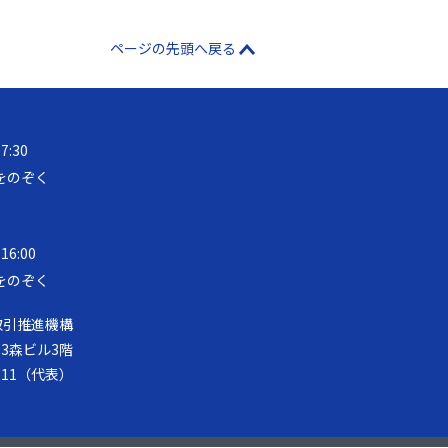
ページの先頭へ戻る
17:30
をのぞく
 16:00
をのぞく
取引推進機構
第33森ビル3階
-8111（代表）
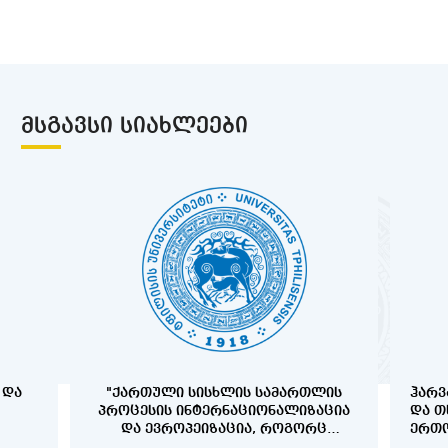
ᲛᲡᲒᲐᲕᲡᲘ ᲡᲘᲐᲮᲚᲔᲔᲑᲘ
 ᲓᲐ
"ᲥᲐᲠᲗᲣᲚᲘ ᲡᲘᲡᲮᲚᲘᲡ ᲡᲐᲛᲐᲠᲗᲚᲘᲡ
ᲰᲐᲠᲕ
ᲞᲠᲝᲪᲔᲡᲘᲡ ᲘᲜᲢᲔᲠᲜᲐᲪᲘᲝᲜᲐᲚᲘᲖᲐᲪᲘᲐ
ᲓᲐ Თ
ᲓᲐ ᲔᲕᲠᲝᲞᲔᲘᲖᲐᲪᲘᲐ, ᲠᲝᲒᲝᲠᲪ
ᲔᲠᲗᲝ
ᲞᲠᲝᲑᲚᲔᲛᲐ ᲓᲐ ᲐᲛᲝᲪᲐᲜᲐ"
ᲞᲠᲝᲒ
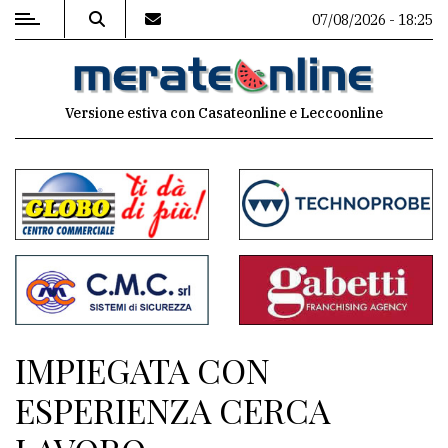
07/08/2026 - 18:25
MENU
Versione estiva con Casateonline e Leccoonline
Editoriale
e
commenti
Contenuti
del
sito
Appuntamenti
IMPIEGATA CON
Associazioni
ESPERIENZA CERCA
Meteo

◆ ◆ ◆ ◆ ◆ ◆ ◆

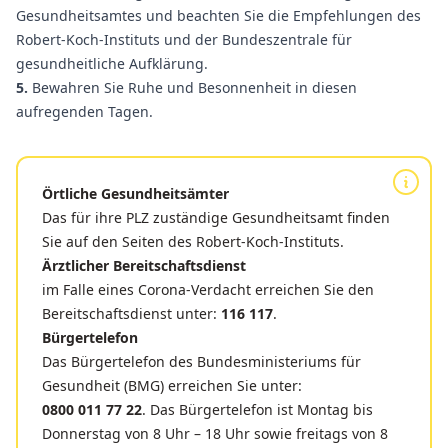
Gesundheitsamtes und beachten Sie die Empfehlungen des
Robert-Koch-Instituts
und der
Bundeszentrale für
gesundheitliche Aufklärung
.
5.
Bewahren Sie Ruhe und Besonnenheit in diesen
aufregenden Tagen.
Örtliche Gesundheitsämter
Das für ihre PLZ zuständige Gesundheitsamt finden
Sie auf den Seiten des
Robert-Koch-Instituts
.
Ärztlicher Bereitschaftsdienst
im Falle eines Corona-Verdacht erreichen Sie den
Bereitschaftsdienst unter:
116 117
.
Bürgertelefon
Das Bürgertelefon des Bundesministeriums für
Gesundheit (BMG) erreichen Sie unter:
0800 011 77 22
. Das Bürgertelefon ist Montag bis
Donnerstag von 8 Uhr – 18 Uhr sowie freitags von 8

◆ ◆ ◆ ◆ ◆ ◆ ◆

Taking the entries above, restate exactly those lines that fall between the line with "Gesundheit (BMG) erreichen" and the line with "Donnerstag von 8", keeping both of those lines too.

Gesundheit (BMG) erreichen Sie unter:
0800 011 77 22
. Das Bürgertelefon ist Montag bis
Donnerstag von 8 Uhr – 18 Uhr sowie freitags von 8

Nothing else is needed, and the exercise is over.